Angela Rosé Monetathchi
Angela Rosé Monetathchi grew up near Palm Springs, California, with two healers in the family. Her grandfather was a urologist and her father’s uncle a Comanche medicine man who practiced in Tucson. After obtaining a degree in psychology at Chapman University in Orange, California, she decided to follow in her relatives’ footsteps and pursue a degree in medicine.
She moved to Tucson and worked on her medical school prerequisites while working full time, collaborating with Jennifer Erdrich, MD, MPH, MFA, assistant professor of surgery at the College of Medicine – Tucson, supporting a research project on health disparities in breast cancer among Indigenous women.
“I didn’t grow up on a reservation, and I’m not as connected with my tribe as I would like to be,” Monetathchi said. “Here’s this amazing opportunity to do cancer research with an American Indian physician [Dr. Erdrich]. It opened my eyes to the disparities out there, and it sparked a passion to give back to my community and help in any way I can.”
Atehkeng (Ateh) Zinkeng
As a 12-year-old in Cameroon, Atehkeng (Ateh) Zinkeng, PSM, saw the promise of medicine when his little brother was hit by a car, suffering a complex fracture. With no orthopedic surgeons in the city, his brother was at risk of losing his leg until missionary doctors arrived in the region and were able to treat him.
Zinkeng earned a bachelor’s degree in medical laboratory science from the University of Buea, and then moved to Tucson and enrolled in the University of Arizona’s Applied Biosciences Program, earning a master’s degree in diagnostic laboratory sciences.
After several years in the industry, Zinkeng enrolled in the MD-PhD program at the College of Medicine – Tucson to pursue his passion for medicine and research. His early memories in Buea, where doctor shortages and high costs put medicine out of reach for many, keep him motivated.
“The vulnerable and underserved communities are close to my heart,” Zinkeng said. “Being able to serve such communities and reduce the gaps in our health care systems is important to me.”
First-generation college student Eddie Vargas describes himself as “Tucson born and raised.” He has been connected to the University of Arizona since childhood, when his family received care at University Medical Center, then a part of the College of Medicine – Tucson. He got his first taste of medicine there when he interpreted for his parents, who were immigrants from Nicaragua.

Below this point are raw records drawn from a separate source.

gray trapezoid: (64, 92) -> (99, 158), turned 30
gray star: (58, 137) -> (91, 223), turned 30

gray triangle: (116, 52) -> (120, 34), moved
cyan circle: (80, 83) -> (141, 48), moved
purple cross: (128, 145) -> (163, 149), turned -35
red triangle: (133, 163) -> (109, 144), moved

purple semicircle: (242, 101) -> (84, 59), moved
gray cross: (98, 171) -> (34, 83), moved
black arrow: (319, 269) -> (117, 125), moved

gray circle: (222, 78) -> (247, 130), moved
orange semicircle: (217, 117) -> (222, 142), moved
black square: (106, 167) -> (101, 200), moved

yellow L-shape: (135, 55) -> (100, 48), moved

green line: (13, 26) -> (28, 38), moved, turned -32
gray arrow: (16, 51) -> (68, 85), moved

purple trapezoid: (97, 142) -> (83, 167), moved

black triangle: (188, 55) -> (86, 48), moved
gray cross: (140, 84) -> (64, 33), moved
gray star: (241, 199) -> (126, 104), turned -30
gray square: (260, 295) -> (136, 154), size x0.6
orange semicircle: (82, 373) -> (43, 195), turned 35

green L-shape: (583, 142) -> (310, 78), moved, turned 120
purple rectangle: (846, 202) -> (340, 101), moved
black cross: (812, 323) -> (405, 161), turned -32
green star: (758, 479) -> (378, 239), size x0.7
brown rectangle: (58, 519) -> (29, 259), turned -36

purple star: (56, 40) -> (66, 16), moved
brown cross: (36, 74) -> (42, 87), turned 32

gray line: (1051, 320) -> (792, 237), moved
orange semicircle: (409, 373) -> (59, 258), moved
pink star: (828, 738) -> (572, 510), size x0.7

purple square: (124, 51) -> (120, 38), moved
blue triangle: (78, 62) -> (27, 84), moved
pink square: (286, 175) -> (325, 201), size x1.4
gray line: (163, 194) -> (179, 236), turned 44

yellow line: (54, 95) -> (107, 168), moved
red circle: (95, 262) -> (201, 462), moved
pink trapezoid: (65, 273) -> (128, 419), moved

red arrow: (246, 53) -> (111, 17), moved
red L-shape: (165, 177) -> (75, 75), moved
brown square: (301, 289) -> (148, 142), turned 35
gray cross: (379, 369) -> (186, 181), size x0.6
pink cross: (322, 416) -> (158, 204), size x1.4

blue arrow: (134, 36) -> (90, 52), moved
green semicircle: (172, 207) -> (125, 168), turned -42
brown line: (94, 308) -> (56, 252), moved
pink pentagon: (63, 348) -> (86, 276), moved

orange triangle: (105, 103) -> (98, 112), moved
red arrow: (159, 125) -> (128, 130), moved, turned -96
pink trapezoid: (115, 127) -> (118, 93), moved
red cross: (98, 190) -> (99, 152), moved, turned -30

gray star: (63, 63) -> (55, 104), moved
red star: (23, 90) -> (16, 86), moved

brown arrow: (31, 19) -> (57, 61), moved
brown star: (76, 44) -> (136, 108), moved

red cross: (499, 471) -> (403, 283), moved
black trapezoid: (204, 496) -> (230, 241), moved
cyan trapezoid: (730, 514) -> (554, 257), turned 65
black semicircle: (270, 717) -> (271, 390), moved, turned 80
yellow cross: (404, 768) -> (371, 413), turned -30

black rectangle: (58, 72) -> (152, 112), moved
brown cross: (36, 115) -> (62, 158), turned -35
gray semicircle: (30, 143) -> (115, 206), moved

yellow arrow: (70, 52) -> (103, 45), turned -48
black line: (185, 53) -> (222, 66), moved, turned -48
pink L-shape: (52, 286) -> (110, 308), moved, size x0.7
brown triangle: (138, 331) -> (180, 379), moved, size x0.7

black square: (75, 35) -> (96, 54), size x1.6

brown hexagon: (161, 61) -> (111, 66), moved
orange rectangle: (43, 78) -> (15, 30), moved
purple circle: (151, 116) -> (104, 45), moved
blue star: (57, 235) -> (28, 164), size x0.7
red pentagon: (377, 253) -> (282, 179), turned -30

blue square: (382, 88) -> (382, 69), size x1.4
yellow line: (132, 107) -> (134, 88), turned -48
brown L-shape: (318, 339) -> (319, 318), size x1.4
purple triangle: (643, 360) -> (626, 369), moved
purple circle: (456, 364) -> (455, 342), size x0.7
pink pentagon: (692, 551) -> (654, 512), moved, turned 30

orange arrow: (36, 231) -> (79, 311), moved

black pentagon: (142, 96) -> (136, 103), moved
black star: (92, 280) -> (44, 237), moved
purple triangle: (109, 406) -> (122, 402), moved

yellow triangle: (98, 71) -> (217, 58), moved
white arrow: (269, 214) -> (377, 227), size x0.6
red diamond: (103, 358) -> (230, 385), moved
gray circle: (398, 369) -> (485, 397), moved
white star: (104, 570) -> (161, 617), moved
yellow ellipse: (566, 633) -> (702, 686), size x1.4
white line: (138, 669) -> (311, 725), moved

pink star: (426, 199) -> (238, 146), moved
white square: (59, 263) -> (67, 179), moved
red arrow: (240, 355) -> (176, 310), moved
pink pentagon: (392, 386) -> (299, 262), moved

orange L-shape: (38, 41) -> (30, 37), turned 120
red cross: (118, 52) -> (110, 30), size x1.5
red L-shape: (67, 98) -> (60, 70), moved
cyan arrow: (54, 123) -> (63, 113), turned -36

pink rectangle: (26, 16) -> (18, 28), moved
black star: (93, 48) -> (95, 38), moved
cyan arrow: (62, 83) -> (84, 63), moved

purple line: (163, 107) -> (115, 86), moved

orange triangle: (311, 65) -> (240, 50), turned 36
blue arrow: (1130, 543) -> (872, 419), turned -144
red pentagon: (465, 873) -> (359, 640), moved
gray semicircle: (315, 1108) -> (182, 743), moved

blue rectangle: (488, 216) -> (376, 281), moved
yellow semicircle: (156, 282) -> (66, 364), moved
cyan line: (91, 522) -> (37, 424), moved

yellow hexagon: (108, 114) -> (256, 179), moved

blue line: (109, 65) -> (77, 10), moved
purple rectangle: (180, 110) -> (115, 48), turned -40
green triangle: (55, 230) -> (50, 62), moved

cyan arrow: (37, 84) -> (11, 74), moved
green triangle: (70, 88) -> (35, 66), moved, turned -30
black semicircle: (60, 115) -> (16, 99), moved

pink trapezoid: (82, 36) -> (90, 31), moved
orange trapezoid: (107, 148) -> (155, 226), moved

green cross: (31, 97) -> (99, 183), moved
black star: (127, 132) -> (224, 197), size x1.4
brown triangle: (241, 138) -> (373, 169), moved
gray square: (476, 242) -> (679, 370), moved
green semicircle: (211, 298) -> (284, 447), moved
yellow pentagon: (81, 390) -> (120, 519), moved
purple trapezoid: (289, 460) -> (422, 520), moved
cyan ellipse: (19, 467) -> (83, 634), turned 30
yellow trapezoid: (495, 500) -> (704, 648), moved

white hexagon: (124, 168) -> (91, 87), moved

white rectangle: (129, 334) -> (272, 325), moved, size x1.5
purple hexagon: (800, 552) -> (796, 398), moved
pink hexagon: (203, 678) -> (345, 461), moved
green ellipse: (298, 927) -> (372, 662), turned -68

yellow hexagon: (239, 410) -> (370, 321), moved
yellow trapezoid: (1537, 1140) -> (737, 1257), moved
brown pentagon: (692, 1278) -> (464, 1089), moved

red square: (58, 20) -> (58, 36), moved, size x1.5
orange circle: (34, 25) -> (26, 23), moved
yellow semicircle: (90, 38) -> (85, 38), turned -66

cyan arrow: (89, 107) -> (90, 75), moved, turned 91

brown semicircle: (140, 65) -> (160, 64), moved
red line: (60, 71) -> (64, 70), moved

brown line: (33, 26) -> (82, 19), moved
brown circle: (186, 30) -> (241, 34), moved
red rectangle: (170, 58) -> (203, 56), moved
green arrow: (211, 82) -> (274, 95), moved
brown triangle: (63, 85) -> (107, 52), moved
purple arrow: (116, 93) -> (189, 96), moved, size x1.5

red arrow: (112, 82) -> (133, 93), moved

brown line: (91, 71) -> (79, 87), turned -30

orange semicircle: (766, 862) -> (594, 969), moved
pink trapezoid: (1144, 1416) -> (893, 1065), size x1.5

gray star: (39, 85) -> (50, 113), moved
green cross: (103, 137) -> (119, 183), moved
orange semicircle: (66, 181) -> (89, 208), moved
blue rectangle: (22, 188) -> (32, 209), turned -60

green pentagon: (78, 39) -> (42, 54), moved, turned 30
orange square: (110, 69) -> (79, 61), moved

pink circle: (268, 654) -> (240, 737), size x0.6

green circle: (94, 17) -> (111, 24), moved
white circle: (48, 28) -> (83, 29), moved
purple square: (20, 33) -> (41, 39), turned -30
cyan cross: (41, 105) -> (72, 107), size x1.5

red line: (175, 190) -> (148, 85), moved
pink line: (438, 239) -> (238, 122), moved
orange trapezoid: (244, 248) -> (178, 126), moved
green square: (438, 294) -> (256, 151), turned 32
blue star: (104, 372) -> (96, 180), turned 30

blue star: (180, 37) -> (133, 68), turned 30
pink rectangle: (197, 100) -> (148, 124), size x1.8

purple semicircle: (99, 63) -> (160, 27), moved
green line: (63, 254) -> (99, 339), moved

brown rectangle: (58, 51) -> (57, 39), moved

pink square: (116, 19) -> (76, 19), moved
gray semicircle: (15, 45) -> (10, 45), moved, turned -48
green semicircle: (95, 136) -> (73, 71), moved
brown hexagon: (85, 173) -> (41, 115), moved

In the 10th grade, he was diagnosed with chronic immune thrombocytopenia, a clotting disorder. His pediatrician, Maria Theodorou, MD, clinical assistant professor of general pediatrics in the College of Medicine – Tucson, encouraged Vargas’s interest in medicine by answering his questions about the field and introducing him to medical students during his appointments.
“She’s a huge reason why I decided to go to medical school,” Vargas said. “She was always encouraging: ‘You’re gonna do it, Eddie! You’re gonna be such a great doctor!’ I remember actually being excited to go to the doctor.”
Vargas enrolled in the University of Arizona as an undergraduate, earning his bachelor’s degree in neuroscience and cognitive science. He gained hands-on lab experience studying Parkinson’s disease under the mentorship of Julie Miller, PhD, associate professor of neuroscience.
“I learned so much about the nitty-gritty parts of research,” he recalls. “Studying molecular biology is important, but I realized there was another aspect I really longed for: the patient side of it. That’s where I made the turn from molecular biology to medicine. Each step has provided confirmation that this is what I was meant to do.”